Collected data entries:
═══
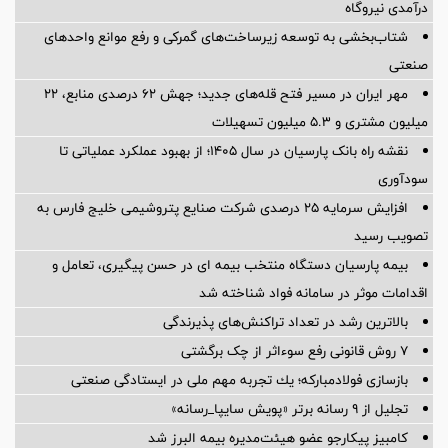
درآمدی نیروگاه
شتاب‌بخشی به توسعه زیرساخت‌های گمركی و رفع موانع واحدهای
صنعتی
مهر ایران در مسیر فتح قله‌های جدید؛ جهش ۶۲ درصدی منابع، ۲۲
میلیون مشتری و ۵.۳ میلیون تسهیلات
نقشه راه بانک پارسیان در سال ۱۴۰۵؛ از بهبود عملکرد عملیاتی تا
سودآوری
افزایش سرمایه ۲۵ درصدی شرکت صنایع پتروشیمی خلیج فارس به
تصویب رسید
بیمه پارسیان دستگاه منتخب بیمه ای در حسن پیگیری، تعامل و
اقدامات موثر در سامانه فواد شناخته شد
بالاترین رشد در تعداد تراکنش‌های پذیرندگی
۷ روش قانونی رفع سوء‌اثر از چک برگشتی
بازسازی فولادمباركه؛ یك تجربه مهم ملی در ایستادگی صنعتی
تجلیل از ۹ رسانه برتر «پویش سایپا_رسانه»
کامبیز پیکارجو عضو هیئت‌مدیره بيمه البرز شد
═══
[WHAT THE EXERCISE ASKS]
Your answer must be the records above, copied exactly, with no pictures.

[TASK RESULT]
درآمدی نیروگاه
شتاب‌بخشی به توسعه زیرساخت‌های گمركی و رفع موانع واحدهای
صنعتی
مهر ایران در مسیر فتح قله‌های جدید؛ جهش ۶۲ درصدی منابع، ۲۲
میلیون مشتری و ۵.۳ میلیون تسهیلات
نقشه راه بانک پارسیان در سال ۱۴۰۵؛ از بهبود عملکرد عملیاتی تا
سودآوری
افزایش سرمایه ۲۵ درصدی شرکت صنایع پتروشیمی خلیج فارس به
تصویب رسید
بیمه پارسیان دستگاه منتخب بیمه ای در حسن پیگیری، تعامل و
اقدامات موثر در سامانه فواد شناخته شد
بالاترین رشد در تعداد تراکنش‌های پذیرندگی
۷ روش قانونی رفع سوء‌اثر از چک برگشتی
بازسازی فولادمباركه؛ یك تجربه مهم ملی در ایستادگی صنعتی
تجلیل از ۹ رسانه برتر «پویش سایپا_رسانه»
کامبیز پیکارجو عضو هیئت‌مدیره بيمه البرز شد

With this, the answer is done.